> [EXERCISE OBJECTIVE]: Every line below containing the word "held" should be found and copied.

> [Records excerpted from a collection]:
====

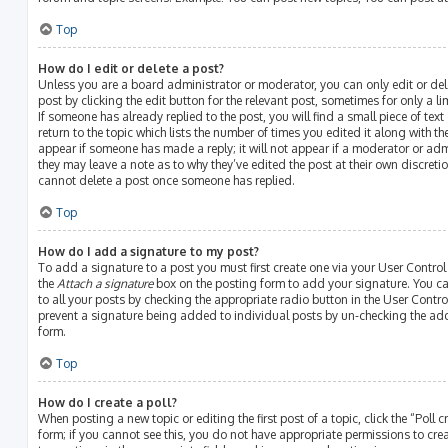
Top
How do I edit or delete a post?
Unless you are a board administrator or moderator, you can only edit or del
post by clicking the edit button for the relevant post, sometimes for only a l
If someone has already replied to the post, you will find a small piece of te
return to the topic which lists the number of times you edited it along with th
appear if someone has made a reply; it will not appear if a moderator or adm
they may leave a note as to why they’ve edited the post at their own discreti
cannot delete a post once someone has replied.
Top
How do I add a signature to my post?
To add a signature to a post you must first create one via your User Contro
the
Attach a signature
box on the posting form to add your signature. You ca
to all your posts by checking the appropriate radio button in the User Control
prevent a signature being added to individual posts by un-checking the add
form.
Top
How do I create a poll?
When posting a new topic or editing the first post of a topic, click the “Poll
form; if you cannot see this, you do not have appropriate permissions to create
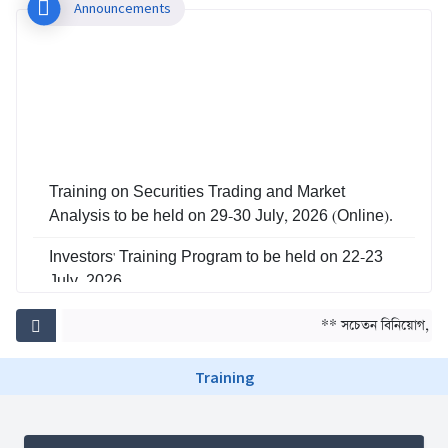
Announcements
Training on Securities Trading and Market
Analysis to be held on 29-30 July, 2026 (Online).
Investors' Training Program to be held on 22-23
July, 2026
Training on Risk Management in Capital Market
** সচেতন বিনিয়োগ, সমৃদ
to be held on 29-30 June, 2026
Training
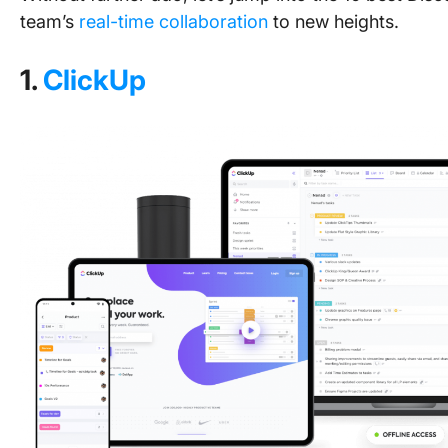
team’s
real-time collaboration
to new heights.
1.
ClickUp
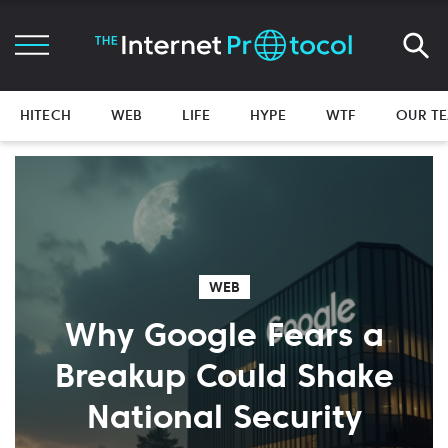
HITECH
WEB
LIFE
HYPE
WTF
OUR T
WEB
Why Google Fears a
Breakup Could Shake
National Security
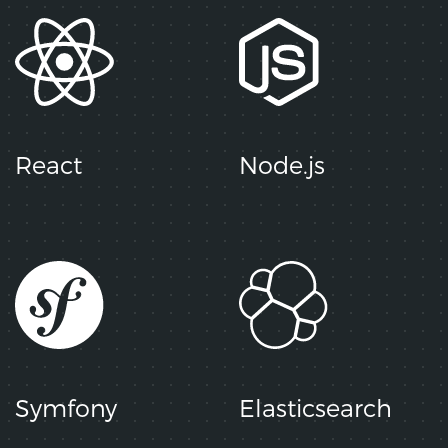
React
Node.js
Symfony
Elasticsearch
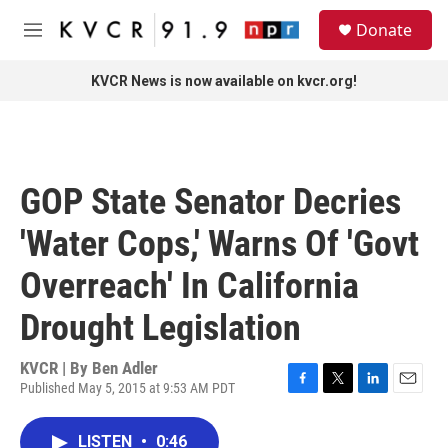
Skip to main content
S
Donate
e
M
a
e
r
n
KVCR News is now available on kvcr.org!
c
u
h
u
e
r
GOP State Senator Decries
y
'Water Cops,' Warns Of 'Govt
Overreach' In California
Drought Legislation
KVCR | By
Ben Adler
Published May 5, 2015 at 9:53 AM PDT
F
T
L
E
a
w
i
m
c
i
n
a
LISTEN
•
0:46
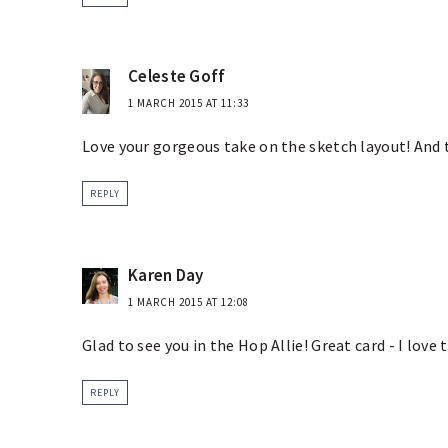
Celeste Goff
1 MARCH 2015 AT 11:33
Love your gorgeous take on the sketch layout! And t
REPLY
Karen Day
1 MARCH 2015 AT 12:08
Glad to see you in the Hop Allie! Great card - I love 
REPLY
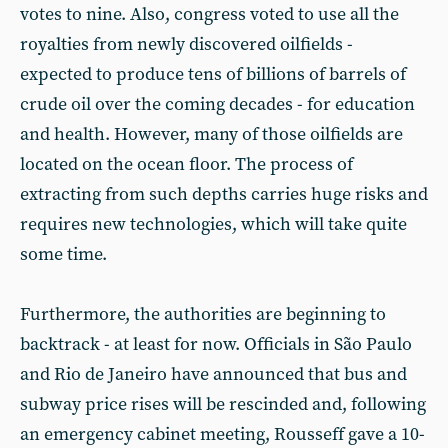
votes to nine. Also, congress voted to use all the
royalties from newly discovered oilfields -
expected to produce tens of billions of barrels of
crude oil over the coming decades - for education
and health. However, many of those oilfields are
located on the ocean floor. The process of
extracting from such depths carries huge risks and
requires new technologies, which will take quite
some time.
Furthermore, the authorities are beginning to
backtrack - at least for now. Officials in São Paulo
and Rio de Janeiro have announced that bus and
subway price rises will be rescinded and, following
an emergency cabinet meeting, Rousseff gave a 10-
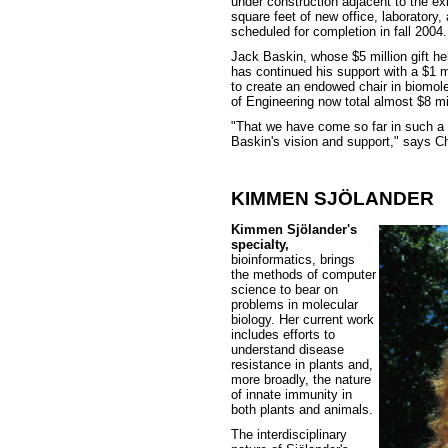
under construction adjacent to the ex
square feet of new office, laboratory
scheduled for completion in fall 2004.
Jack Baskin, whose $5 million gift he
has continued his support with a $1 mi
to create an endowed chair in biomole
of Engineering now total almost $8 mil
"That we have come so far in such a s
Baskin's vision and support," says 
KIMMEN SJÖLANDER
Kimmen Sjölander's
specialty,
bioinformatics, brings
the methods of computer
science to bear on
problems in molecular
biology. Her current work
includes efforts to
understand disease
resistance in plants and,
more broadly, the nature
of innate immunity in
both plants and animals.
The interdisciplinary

====

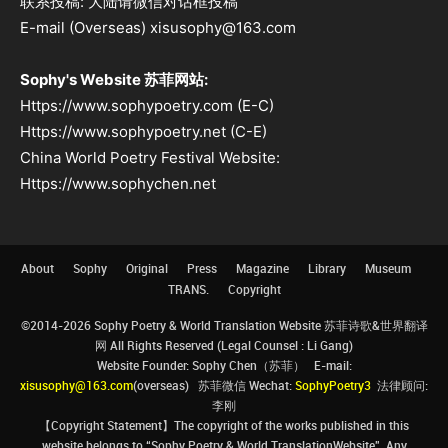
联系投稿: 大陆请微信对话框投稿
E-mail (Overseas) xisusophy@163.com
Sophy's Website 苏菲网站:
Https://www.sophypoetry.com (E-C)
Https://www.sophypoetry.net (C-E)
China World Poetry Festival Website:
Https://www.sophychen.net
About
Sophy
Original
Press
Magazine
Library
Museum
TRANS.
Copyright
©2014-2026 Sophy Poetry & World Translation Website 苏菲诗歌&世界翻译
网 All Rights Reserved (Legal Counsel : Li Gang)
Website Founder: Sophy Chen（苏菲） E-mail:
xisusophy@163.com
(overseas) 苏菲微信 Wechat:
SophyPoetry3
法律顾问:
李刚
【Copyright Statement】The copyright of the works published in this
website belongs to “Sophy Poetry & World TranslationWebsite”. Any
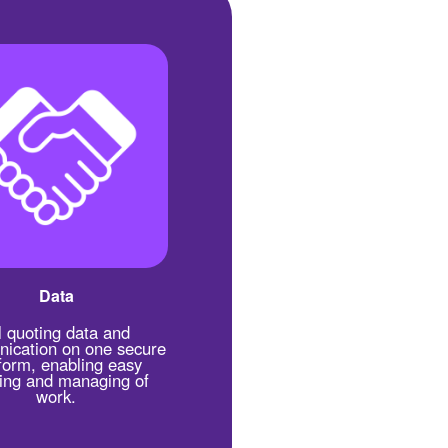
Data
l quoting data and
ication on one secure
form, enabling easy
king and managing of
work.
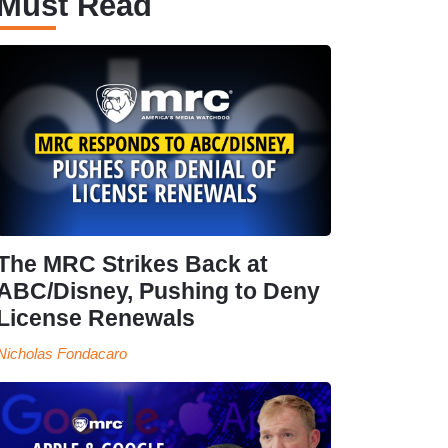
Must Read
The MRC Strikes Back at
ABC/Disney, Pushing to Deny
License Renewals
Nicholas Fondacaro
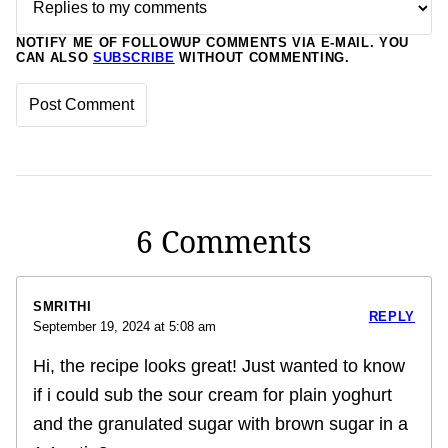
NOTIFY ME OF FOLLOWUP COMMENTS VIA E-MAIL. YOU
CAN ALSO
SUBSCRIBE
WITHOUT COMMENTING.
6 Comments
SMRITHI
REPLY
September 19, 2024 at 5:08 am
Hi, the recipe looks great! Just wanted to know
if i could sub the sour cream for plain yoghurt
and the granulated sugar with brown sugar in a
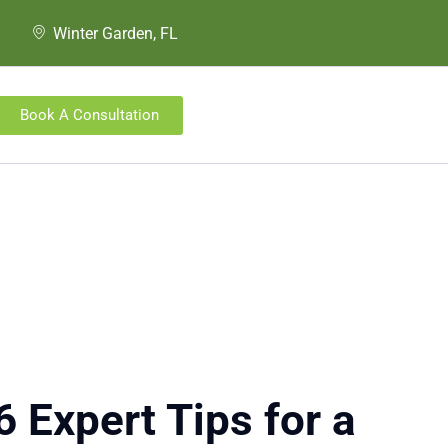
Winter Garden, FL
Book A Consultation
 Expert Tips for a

====

> [RESPONSE BOX]:
Analysis to be held on 29-30 July, 2026 (Online).
Investors' Training Program to be held on 22-23
to be held on 29-30 June, 2026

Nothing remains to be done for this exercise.